On Mon, Nov 21, 2022 at 12:10 AM Juergen Gross <[email protected]> wrote:
>
> On 19.11.22 09:28, Sander Eikelenboom wrote:
> > Hi Yu / Juergen,

Hi Sander / Juergen,

Thanks for the report and the analysis.

> > This night I got a dom0 kernel crash on my new Ryzen box running Xen-unstable
> > and a Linux-6.1.0-rc5 kernel.
> > I did enable the new and shiny MGLRU, could this be related ?
>
> It might be related, but I think it could happen independently from it.

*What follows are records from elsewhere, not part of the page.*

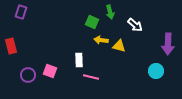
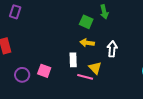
white arrow: (135, 25) -> (112, 49), moved, turned -126
yellow arrow: (101, 40) -> (87, 43), moved
yellow triangle: (119, 46) -> (95, 68), moved, turned 32

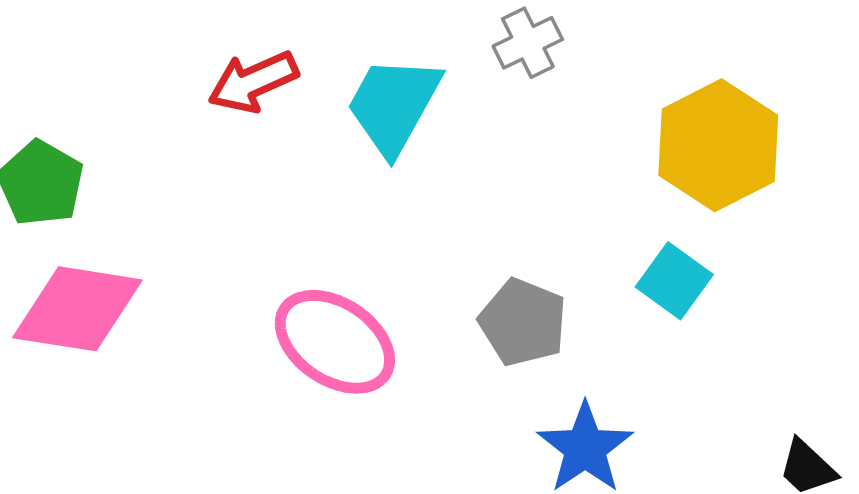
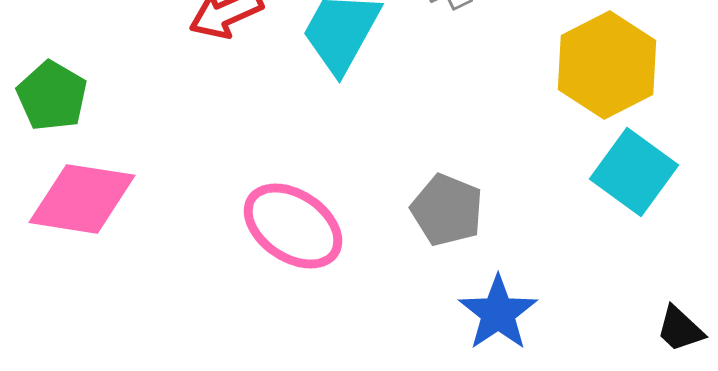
cyan square: (674, 281) -> (634, 172), moved, size x1.4

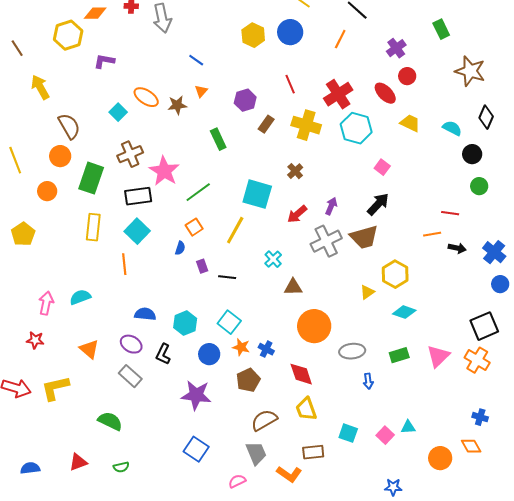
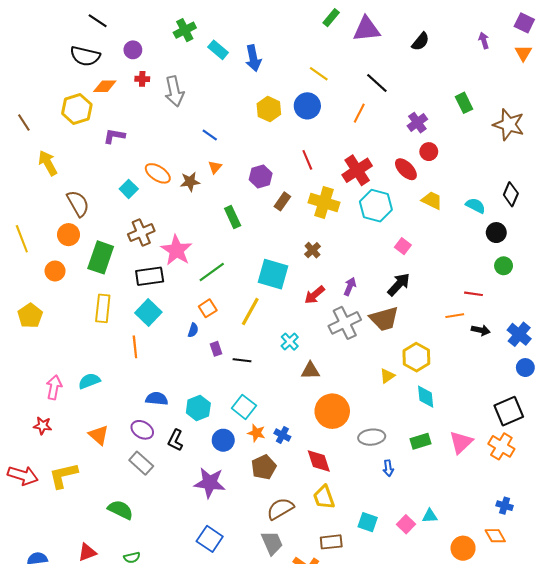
brown star: (470, 71) -> (509, 125), moved
cyan diamond: (404, 312) -> (426, 397), turned 65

Yes, I think it's related.

> > Nov 19 06:30:11 serveerstertje kernel: [68959.647371] BUG: unable to handle page
> > fault for address: ffff8880083374d0
> > Nov 19 06:30:11 serveerstertje kernel: [68959.663555] #PF: supervisor write
> > access in kernel mode
> > Nov 19 06:30:11 serveerstertje kernel: [68959.677542] #PF: error_code(0x0003) -
> > permissions violation
> > Nov 19 06:30:11 serveerstertje kernel: [68959.691181] PGD 3026067 P4D 3026067
> > PUD 3027067 PMD 7fee5067 PTE 8010000008337065
> > Nov 19 06:30:11 serveerstertje kernel: [68959.705084] Oops: 0003 [#1] PREEMPT
> > SMP NOPTI
> > Nov 19 06:30:11 serveerstertje kernel: [68959.718710] CPU: 7 PID: 158 Comm:
> > kswapd0 Not tainted 6.1.0-rc5-20221118-doflr-mac80211debug+ #1
> > Nov 19 06:30:11 serveerstertje kernel: [68959.732457] Hardware name: To Be
> > Filled By O.E.M. To Be Filled By O.E.M./B450 Pro4 R2.0, BIOS P5.60 10/20/2022
> > Nov 19 06:30:11 serveerstertje kernel: [68959.746391] RIP:
> > e030:pmdp_test_and_clear_young+0x25/0x40
>
> The kernel tired to reset the "accessed" bit in the pmd entry.

Correct.

> It does so only since commit eed9a328aa1ae. Before that
> pmdp_test_and_clear_young() could be called only for huge pages, which are
> disabled in Xen PV guests.

Correct. After that commit, we also can clear the accessed bit in
non-leaf PMD entries (pointing to PTE tables).

> pmdp_test_and_clear_young() does a test_and_clear_bit() of the pmd entry, which
> is failing since the hypervisor is emulating pte entry modifications only (pmd
> and pud entries can be set via hypercalls only).
>
> Could you please test the attached patch whether it fixes the issue for you?

There is a runtime kill switch for ARCH_HAS_NONLEAF_PMD_YOUNG, since I
wasn't able to verify this capability on all x86 varieties. The following
should do it:

# cat /sys/kernel/mm/lru_gen/enabled
0x0007
# echo 3 >/sys/kernel/mm/lru_gen/enabled

Details are in Documentation/admin-guide/mm/multigen_lru.rst.

Alternatively, we could make ARCH_HAS_NONLEAF_PMD_YOUNG a runtime
check similar to arch_has_hw_pte_young() on arm64.